For those not paying attention: I love movies. As far as I’m concerned, no other art form ever created by man has been so full of potential; so able to evoke such complex emotional responses, from joy, laughter, hope all the way to sadness, terror and despair, sometimes all within the same work. Paintings and sculpture can be exhilarating, no doubt about it, and music can blow your mind, but to me they are limited by only stimulating one of the senses. Live theatre comes close, but the cinema is the pinnacle for me. After more than 25 years of going, I still get a chill down my spine when the lights go down and the curtains part. It’s the closest my heathen heart will get to a religious experience.
That is one of the reasons I started this site in the first place; I wanted to share this love with other like-minded souls out there in t’interwebz-land, maybe even turn a few wanderers to the dark side as well. Despite the lack of sleep and the calluses on my fingertips, the past six and a half months have been amongst the most rewarding of my life. I have seen so many wonderful new films that have only served to reinforce this love, strengthening it to withstand the occasional misfire. And that’s what loving something (or someone) means: being able to recognise its flaws without turning your back on it. I realise that’s not the most Hallmark-friendly definition, but fuck Hallmark.
As a film scholar – talented amateur class – even the not-good films can be worthwhile experiences. Maybe they have that one actor amongst the producers’ girlfriends and director’s brother-in-law who gave a great performance that saves it from total ignominy, or a level of inadvertent comedy or pathos that makes it something to treasure. If you look further down the totem however, you will come across the true dreck. The dregs of the cinematic arts. The movies that, while watching them, you can feel a little bit of that love dying inside you. The ones that shake your faith in film to its very foundations.
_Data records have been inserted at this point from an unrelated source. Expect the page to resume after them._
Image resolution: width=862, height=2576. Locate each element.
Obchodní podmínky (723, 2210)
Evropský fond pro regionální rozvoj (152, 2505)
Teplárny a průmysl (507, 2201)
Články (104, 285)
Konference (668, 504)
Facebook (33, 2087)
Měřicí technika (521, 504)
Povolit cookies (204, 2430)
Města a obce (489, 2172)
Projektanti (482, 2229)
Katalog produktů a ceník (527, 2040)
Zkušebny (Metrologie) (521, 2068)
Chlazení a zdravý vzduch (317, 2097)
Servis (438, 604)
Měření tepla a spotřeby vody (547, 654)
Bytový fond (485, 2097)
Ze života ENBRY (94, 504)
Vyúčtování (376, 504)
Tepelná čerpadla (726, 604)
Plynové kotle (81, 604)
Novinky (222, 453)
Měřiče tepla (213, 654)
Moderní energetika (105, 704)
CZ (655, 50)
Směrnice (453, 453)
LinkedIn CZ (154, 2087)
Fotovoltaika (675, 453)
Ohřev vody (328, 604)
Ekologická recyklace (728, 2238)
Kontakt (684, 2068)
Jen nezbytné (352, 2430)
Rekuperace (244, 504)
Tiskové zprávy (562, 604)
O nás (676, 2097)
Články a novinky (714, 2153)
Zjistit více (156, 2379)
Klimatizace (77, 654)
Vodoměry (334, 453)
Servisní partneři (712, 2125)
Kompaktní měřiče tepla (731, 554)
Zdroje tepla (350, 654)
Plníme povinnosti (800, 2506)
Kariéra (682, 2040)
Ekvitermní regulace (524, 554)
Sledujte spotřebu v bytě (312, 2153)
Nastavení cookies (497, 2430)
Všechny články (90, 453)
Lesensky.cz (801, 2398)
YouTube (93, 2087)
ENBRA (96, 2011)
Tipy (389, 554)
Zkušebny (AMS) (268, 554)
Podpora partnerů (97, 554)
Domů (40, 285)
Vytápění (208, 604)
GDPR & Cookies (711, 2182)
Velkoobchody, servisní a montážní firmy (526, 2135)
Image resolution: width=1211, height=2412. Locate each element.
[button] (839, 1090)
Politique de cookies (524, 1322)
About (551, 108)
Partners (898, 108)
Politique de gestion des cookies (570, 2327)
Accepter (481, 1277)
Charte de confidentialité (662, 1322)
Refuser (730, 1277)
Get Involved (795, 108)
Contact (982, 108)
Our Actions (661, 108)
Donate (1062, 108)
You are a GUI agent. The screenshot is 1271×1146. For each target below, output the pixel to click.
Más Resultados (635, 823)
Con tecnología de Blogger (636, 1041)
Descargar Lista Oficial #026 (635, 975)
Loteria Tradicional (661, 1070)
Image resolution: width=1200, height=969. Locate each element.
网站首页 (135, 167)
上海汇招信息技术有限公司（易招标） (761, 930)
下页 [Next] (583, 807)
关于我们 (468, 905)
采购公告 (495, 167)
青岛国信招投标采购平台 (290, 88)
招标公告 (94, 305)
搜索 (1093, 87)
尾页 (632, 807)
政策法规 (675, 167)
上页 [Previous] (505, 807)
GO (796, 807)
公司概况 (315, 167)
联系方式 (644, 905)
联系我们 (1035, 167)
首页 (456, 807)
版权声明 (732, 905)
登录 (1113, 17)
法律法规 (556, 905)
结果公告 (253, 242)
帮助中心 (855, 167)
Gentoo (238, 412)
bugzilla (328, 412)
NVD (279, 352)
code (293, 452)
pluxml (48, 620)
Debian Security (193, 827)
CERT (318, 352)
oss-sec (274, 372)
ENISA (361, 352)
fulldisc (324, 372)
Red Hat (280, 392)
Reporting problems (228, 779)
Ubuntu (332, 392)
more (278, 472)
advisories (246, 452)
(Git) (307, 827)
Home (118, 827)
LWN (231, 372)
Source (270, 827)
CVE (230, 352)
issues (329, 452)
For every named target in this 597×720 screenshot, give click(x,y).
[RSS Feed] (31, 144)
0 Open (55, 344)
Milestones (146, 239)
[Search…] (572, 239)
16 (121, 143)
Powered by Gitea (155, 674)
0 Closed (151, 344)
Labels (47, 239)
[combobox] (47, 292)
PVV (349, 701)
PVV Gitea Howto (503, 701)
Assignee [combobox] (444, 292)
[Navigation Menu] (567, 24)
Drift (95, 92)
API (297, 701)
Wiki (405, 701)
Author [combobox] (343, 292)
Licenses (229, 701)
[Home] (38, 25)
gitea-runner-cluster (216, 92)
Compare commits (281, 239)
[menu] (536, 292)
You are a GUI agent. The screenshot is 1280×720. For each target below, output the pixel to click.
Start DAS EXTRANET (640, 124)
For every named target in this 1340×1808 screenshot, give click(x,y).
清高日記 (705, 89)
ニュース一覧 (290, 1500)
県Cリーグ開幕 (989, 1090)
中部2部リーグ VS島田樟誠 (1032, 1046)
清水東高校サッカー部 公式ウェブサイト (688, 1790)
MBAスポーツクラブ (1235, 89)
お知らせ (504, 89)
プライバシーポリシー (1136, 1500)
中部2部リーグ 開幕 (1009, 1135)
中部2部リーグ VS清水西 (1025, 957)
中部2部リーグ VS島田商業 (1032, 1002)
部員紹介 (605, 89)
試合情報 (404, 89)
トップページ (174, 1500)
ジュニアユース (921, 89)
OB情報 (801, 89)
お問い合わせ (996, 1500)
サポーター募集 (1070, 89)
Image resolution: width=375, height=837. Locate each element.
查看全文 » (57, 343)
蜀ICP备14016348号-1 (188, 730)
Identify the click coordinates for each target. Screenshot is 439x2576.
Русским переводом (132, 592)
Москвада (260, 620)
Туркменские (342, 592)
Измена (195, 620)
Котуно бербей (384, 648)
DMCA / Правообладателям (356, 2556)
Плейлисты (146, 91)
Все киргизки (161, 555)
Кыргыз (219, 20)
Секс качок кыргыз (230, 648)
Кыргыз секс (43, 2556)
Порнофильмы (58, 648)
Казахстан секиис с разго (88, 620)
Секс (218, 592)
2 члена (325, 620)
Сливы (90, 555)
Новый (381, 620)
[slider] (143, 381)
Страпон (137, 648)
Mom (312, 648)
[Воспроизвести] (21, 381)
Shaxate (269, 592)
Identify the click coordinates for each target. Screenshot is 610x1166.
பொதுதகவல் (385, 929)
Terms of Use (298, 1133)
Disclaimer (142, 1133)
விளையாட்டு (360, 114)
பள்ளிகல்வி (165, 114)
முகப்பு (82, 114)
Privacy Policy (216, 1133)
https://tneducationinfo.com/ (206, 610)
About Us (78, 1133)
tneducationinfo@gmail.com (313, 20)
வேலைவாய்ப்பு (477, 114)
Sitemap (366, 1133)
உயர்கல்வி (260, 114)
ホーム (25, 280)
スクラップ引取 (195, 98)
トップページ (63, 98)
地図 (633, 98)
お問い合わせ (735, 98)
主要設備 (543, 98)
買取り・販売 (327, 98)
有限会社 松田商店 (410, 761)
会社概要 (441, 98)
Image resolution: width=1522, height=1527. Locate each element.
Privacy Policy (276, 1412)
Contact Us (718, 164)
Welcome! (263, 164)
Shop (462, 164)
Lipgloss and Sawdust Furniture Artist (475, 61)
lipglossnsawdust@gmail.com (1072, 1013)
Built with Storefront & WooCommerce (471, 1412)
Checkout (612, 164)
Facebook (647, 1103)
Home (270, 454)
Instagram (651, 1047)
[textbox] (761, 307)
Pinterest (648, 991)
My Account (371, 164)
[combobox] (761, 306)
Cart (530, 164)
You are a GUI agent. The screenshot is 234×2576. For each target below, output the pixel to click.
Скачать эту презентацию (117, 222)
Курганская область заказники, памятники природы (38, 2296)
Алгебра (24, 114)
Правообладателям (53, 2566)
Ladies and gentlemen, I give you Dirty Work. It’s shit.
No wonder MGM went broke.
Mitch is in his thirties. He has been fired from fourteen jobs in three months and his girlfriend just threw him out. He goes to live with his life-long best friend (and secret half-brother (oops. Spoilers)) Sam and the two, after some contrivance, are encouraged to start a business offering their services as revengers for hire. If you think you’ve been wronged, if no one else can help, and if you can find them, maybe you can hire these two gaping assholes to come along and fuck shit up on your behalf. Mitch, the tall one, is also mystically irrestistible to women (probably because Norm Macdonald – the actor who played him – also co-wrote the screenplay) while Sam, the shorter fatter one, is terminally single. Their goal with this venture is to raise $50,000 to pay off the gambling debts of a surgeon who can bump their dad up the heart transplant list. I swear I’m not making this up.
If Dirty Work had been about a couple of 15-year-olds instead of two losers in their mid-thirties it might have worked, but as it stands now it is lazy and unfunny. The script feels as if it wants to be raunchier than it is. In fact, according to an interview Chevy Chase (who played the surgeon) did with Howard Stern a few years ago, the film was written to be R-rated but MGM insisted on making it PG-13. My theory is that Macdonald and director Bob Saget deliberately sabotaged the movie in their own act of revenge for this enforced rewrite. It would at least be thematically appropriate.

This shot continues for over a minute. Neither of them move or speak. It’s the funniest bit in the whole movie.
Speaking of Saget, his direction of the film is dull and lifeless. Considering the stand-up comic and former host of America’s Funniest Home Videos is actually a film school graduate – and winner of a Student Academy Award, no less! – it is not unfair to have expected more. His shot composition shows absolutely no flair or wit or imagination at all, and the performances he gets from his cast are all flat, with the exception of the always reliable Jack Warden as Mitch and Sam’s horny but impotent Pops. Another big problem is the editing. A lot of the cuts seem to be competely arbitrary with no regard for pacing or structure. One obviously shortened scene early in the third act results in the entire climax making no sense. It is amateur hour all over the place.
When I got home from work tonight, I found that a friend of mine had sent me a link to the first episode of the new animated Black Dynamite series that was up on YouTube. That cartoon had more laughs in its theme music than Dirty Work has in its entire 81-minute running time. Do yourself a favour: stay away from this.
Lol, love the opening! Never saw this one but vaguely remember the cover from the video store.
I’d never even heard of it until I spotted it on Netflix. And I really wish I hadn’t…
This sounds absolutely dire. Thanks for taking the bullet on this one.
No problem. I watch this crap, so you don’t have to!